Stargazer02 Maggio 2011, 19:01 #7
E infatti scommetto è proprio per quello che il rendimento è così basso e non si sprecano nella ricerca
anche se ora sono in crisi pure loro e stanno vagliando altri fronti
lucusta02 Maggio 2011, 19:25 #8
si sprecano, si sprecano; poi brevettano ed e' motra li'.
MaxArt02 Maggio 2011, 21:38 #9
Originariamente inviato da: lucusta
si sprecano, si sprecano; poi brevettano ed e' motra li'.
Devono commercializzare, altrimenti il brevetto decade dopo un po'.
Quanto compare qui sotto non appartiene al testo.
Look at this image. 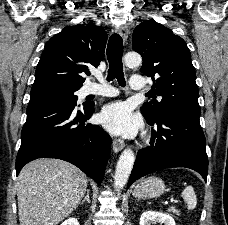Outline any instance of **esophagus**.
Listing matches in <instances>:
<instances>
[{"mask_svg": "<svg viewBox=\"0 0 228 225\" xmlns=\"http://www.w3.org/2000/svg\"><path fill=\"white\" fill-rule=\"evenodd\" d=\"M117 32L121 36V38L123 39V42L126 43L127 38H128L127 28L124 26H121L120 28L117 29ZM112 146H113L114 152H116V153L120 152L124 148V141L121 140L120 138H114Z\"/></svg>", "mask_w": 228, "mask_h": 225, "instance_id": "esophagus-1", "label": "esophagus"}]
</instances>
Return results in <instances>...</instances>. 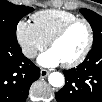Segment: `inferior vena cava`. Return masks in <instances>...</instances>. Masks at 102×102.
Masks as SVG:
<instances>
[{"mask_svg": "<svg viewBox=\"0 0 102 102\" xmlns=\"http://www.w3.org/2000/svg\"><path fill=\"white\" fill-rule=\"evenodd\" d=\"M22 52L27 58H34L37 56V50L32 47H24Z\"/></svg>", "mask_w": 102, "mask_h": 102, "instance_id": "inferior-vena-cava-1", "label": "inferior vena cava"}]
</instances>
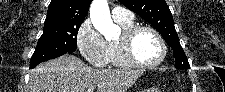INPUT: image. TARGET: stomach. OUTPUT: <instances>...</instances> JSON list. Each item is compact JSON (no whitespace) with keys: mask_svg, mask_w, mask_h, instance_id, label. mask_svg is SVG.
<instances>
[{"mask_svg":"<svg viewBox=\"0 0 225 92\" xmlns=\"http://www.w3.org/2000/svg\"><path fill=\"white\" fill-rule=\"evenodd\" d=\"M146 92H159L157 89H148Z\"/></svg>","mask_w":225,"mask_h":92,"instance_id":"0dacf381","label":"stomach"}]
</instances>
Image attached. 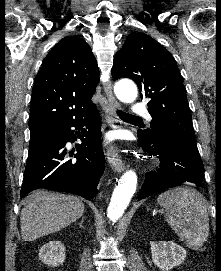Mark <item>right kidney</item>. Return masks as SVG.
I'll return each mask as SVG.
<instances>
[{
    "mask_svg": "<svg viewBox=\"0 0 221 271\" xmlns=\"http://www.w3.org/2000/svg\"><path fill=\"white\" fill-rule=\"evenodd\" d=\"M66 247L62 241H48L41 245L39 249V259L51 267H57L60 263H63L66 257Z\"/></svg>",
    "mask_w": 221,
    "mask_h": 271,
    "instance_id": "right-kidney-1",
    "label": "right kidney"
}]
</instances>
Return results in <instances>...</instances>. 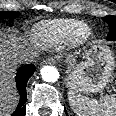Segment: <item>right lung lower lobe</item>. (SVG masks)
I'll use <instances>...</instances> for the list:
<instances>
[{
    "label": "right lung lower lobe",
    "mask_w": 116,
    "mask_h": 116,
    "mask_svg": "<svg viewBox=\"0 0 116 116\" xmlns=\"http://www.w3.org/2000/svg\"><path fill=\"white\" fill-rule=\"evenodd\" d=\"M35 71V66L32 64H27L22 66L17 70L16 73V86L20 94V101L17 109L11 116H24L26 113V101H27V93L26 86L29 78L33 75Z\"/></svg>",
    "instance_id": "right-lung-lower-lobe-1"
}]
</instances>
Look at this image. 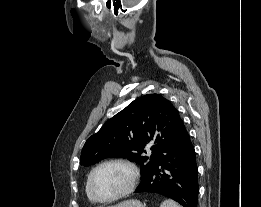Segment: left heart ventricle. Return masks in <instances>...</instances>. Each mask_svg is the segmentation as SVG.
Returning a JSON list of instances; mask_svg holds the SVG:
<instances>
[{
    "instance_id": "1",
    "label": "left heart ventricle",
    "mask_w": 261,
    "mask_h": 207,
    "mask_svg": "<svg viewBox=\"0 0 261 207\" xmlns=\"http://www.w3.org/2000/svg\"><path fill=\"white\" fill-rule=\"evenodd\" d=\"M131 173L122 165H107L94 175L93 188L100 198H110L123 191L130 183Z\"/></svg>"
}]
</instances>
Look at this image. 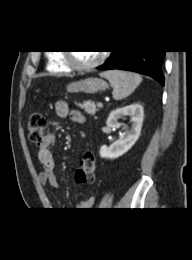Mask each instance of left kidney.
Here are the masks:
<instances>
[{"mask_svg": "<svg viewBox=\"0 0 192 260\" xmlns=\"http://www.w3.org/2000/svg\"><path fill=\"white\" fill-rule=\"evenodd\" d=\"M125 116L131 117V128L125 127V131L120 133L119 139L109 147L102 145L100 148L101 158L116 159L129 151L138 140L144 118L143 107L140 104L134 103L112 111L106 124L113 129L120 128L121 124L118 120Z\"/></svg>", "mask_w": 192, "mask_h": 260, "instance_id": "obj_1", "label": "left kidney"}]
</instances>
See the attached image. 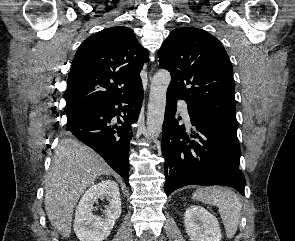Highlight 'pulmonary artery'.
<instances>
[{
  "instance_id": "pulmonary-artery-1",
  "label": "pulmonary artery",
  "mask_w": 295,
  "mask_h": 241,
  "mask_svg": "<svg viewBox=\"0 0 295 241\" xmlns=\"http://www.w3.org/2000/svg\"><path fill=\"white\" fill-rule=\"evenodd\" d=\"M178 107H179V110H180L181 114L183 115L185 121L189 123L190 122V116H189V113H188V107H187L186 102H184L182 100H179L178 101Z\"/></svg>"
}]
</instances>
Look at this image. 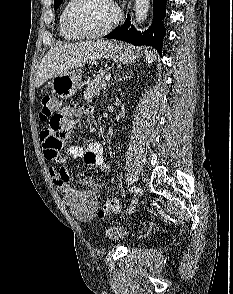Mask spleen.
I'll return each instance as SVG.
<instances>
[{"mask_svg": "<svg viewBox=\"0 0 233 294\" xmlns=\"http://www.w3.org/2000/svg\"><path fill=\"white\" fill-rule=\"evenodd\" d=\"M145 55H146V62L148 63H152L156 57L155 54L152 51H149L148 49H146Z\"/></svg>", "mask_w": 233, "mask_h": 294, "instance_id": "3e777b00", "label": "spleen"}]
</instances>
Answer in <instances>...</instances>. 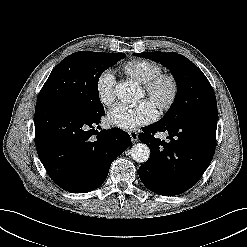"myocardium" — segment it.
<instances>
[{
    "label": "myocardium",
    "instance_id": "1",
    "mask_svg": "<svg viewBox=\"0 0 247 247\" xmlns=\"http://www.w3.org/2000/svg\"><path fill=\"white\" fill-rule=\"evenodd\" d=\"M170 85V93L166 99L160 101L157 105L159 113L169 111L178 99L180 93V82L173 74L161 73L149 81L143 83V90L148 98H154L158 88L163 84Z\"/></svg>",
    "mask_w": 247,
    "mask_h": 247
}]
</instances>
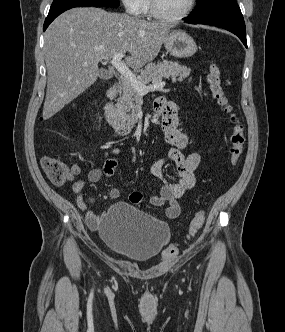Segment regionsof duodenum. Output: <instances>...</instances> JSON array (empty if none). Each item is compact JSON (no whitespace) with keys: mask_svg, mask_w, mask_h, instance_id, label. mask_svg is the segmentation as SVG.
I'll use <instances>...</instances> for the list:
<instances>
[{"mask_svg":"<svg viewBox=\"0 0 285 332\" xmlns=\"http://www.w3.org/2000/svg\"><path fill=\"white\" fill-rule=\"evenodd\" d=\"M118 92V85H113L106 92V101L103 106L104 116L106 122L114 129L119 135H127L131 131V126L123 122L115 108L114 98ZM166 107V101L164 99H158L155 103V110L158 114H161Z\"/></svg>","mask_w":285,"mask_h":332,"instance_id":"obj_1","label":"duodenum"}]
</instances>
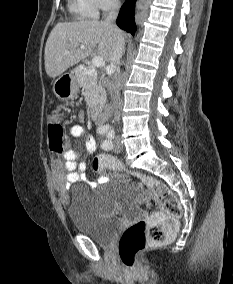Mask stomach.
Wrapping results in <instances>:
<instances>
[{"instance_id": "stomach-1", "label": "stomach", "mask_w": 233, "mask_h": 284, "mask_svg": "<svg viewBox=\"0 0 233 284\" xmlns=\"http://www.w3.org/2000/svg\"><path fill=\"white\" fill-rule=\"evenodd\" d=\"M79 74H63L53 84L54 94L61 100L75 97L80 87Z\"/></svg>"}]
</instances>
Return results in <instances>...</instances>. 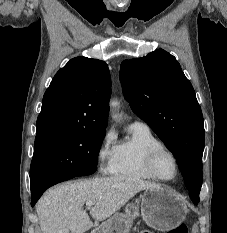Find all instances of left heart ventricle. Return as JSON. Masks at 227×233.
Segmentation results:
<instances>
[{
  "mask_svg": "<svg viewBox=\"0 0 227 233\" xmlns=\"http://www.w3.org/2000/svg\"><path fill=\"white\" fill-rule=\"evenodd\" d=\"M156 166L158 173L164 178H171L175 173L174 162L167 154L159 156Z\"/></svg>",
  "mask_w": 227,
  "mask_h": 233,
  "instance_id": "1",
  "label": "left heart ventricle"
}]
</instances>
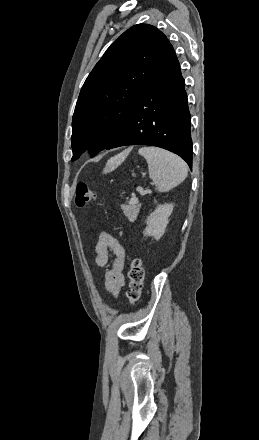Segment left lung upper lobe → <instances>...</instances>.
I'll use <instances>...</instances> for the list:
<instances>
[{"mask_svg": "<svg viewBox=\"0 0 259 440\" xmlns=\"http://www.w3.org/2000/svg\"><path fill=\"white\" fill-rule=\"evenodd\" d=\"M167 41L156 27L137 24L107 49L79 94L72 120V160L88 147L96 155L116 139Z\"/></svg>", "mask_w": 259, "mask_h": 440, "instance_id": "1", "label": "left lung upper lobe"}]
</instances>
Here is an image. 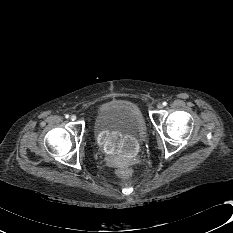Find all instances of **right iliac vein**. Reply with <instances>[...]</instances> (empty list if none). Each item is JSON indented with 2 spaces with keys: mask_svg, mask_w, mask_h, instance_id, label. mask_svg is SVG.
<instances>
[{
  "mask_svg": "<svg viewBox=\"0 0 233 233\" xmlns=\"http://www.w3.org/2000/svg\"><path fill=\"white\" fill-rule=\"evenodd\" d=\"M70 119H71L72 121H75V120H76V116H75V115H71V116H70Z\"/></svg>",
  "mask_w": 233,
  "mask_h": 233,
  "instance_id": "1",
  "label": "right iliac vein"
}]
</instances>
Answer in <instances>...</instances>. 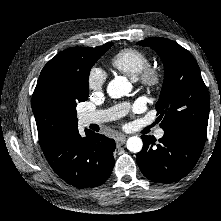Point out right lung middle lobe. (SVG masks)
<instances>
[{
	"instance_id": "right-lung-middle-lobe-1",
	"label": "right lung middle lobe",
	"mask_w": 221,
	"mask_h": 221,
	"mask_svg": "<svg viewBox=\"0 0 221 221\" xmlns=\"http://www.w3.org/2000/svg\"><path fill=\"white\" fill-rule=\"evenodd\" d=\"M113 43L102 45L99 50L91 53L83 63L71 71L69 94L66 96L73 109L76 110L78 102L87 100L89 94L88 77L91 67L109 49Z\"/></svg>"
}]
</instances>
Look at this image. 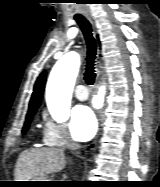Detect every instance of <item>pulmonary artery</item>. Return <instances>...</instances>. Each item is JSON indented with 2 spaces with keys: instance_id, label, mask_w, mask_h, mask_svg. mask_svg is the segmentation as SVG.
<instances>
[{
  "instance_id": "1",
  "label": "pulmonary artery",
  "mask_w": 160,
  "mask_h": 187,
  "mask_svg": "<svg viewBox=\"0 0 160 187\" xmlns=\"http://www.w3.org/2000/svg\"><path fill=\"white\" fill-rule=\"evenodd\" d=\"M75 97L80 101H84L88 98V93H87L86 87L84 85H78L76 87Z\"/></svg>"
}]
</instances>
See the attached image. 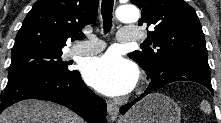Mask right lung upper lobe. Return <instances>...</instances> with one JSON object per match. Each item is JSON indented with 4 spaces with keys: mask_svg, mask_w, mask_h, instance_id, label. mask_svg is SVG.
I'll use <instances>...</instances> for the list:
<instances>
[{
    "mask_svg": "<svg viewBox=\"0 0 221 123\" xmlns=\"http://www.w3.org/2000/svg\"><path fill=\"white\" fill-rule=\"evenodd\" d=\"M99 0H38L23 21L12 52L59 51L67 40H81L82 28L97 18Z\"/></svg>",
    "mask_w": 221,
    "mask_h": 123,
    "instance_id": "obj_1",
    "label": "right lung upper lobe"
}]
</instances>
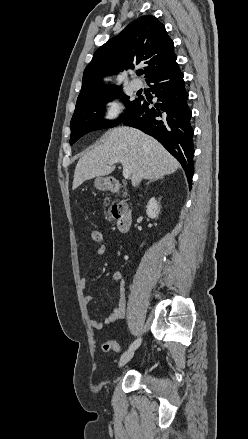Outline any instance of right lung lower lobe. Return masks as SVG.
<instances>
[{"instance_id":"right-lung-lower-lobe-1","label":"right lung lower lobe","mask_w":248,"mask_h":439,"mask_svg":"<svg viewBox=\"0 0 248 439\" xmlns=\"http://www.w3.org/2000/svg\"><path fill=\"white\" fill-rule=\"evenodd\" d=\"M157 103L138 97L136 104L121 120L156 138L182 165L191 188L193 177V129L191 110L183 74L178 65L157 73L147 80Z\"/></svg>"}]
</instances>
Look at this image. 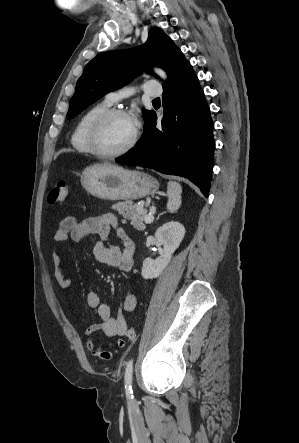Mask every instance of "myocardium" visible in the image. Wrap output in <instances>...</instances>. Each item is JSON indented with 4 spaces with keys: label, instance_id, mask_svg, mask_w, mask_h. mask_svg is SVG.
Returning <instances> with one entry per match:
<instances>
[{
    "label": "myocardium",
    "instance_id": "obj_1",
    "mask_svg": "<svg viewBox=\"0 0 299 443\" xmlns=\"http://www.w3.org/2000/svg\"><path fill=\"white\" fill-rule=\"evenodd\" d=\"M127 117V118H131L130 114L123 110V109H119V108H110L107 109L105 111H103L102 113H100L91 123L88 133H87V142L89 145V148L92 152V154L96 155L99 158L102 159H115L118 157H121L125 154H127L128 152H130L135 145L138 142L139 139V129L138 127L134 124V133L133 136L131 138V140L129 141V143L123 147L122 149L115 151V152H105L103 151L100 146H99V136L101 134V131L104 127V125L106 124V122L114 117Z\"/></svg>",
    "mask_w": 299,
    "mask_h": 443
}]
</instances>
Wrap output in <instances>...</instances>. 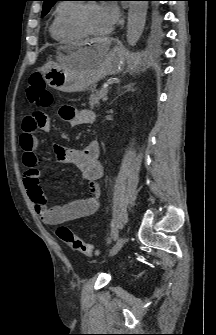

ercole6902 Maggio 2011, 22:25 #10
Originariamente inviato da: Roman91
se non sbaglio nelle condizioni ottimali l'efficienza di alcuni nuovi prototipi (costosissimi che non hanno ancora superato la prova dell'erroei) è del 45-48%


Si ma per pochi minuti al giorno: il problema dei pannelli solari è che funzionano bene solo quando sono diretti verso il Sole, anche quelli che sfruttano la luce diffusa.
Facendo 2 conti ammesso di arrivare al 30% di rendimento reale (e di riuscire ad immagazzinare energia per la notte in modo efficiente) in italia si consumano circa 5400KWh/anno procapite, con 1300 ore di irragiamento medio abbiamo bisogno di 4,15KWp (Kw di picco). Il sole ci da mal contato 1KWh/metro che con il 30% di rendimento fanno 0,3KWh/metro cioè 13,8metri quadri di pannelli solari procapite. Moltiplicato 55milioni di abiatanti abbiamo 760 milioni di metri quadri o 760Km quadrati di pannelli solari (1/2 della provincia di Milano) .
Ma costruire pannelli costa energia e smaltirli anche quindi bisognerebbe tenere conto anche di questo.
Comunque si stanno facendo grossi passi avanti usando sistemi "ibridi", ad esempio raffreddando i pannelli solari (la cui efficienza crolla drasticamente con il calore) con acqua usata poi in pompe di calore si riesce a aumentare il rendimento complessivo del sistema.
Va da se che il risparmio resta l'unica strada realmente da percorrere.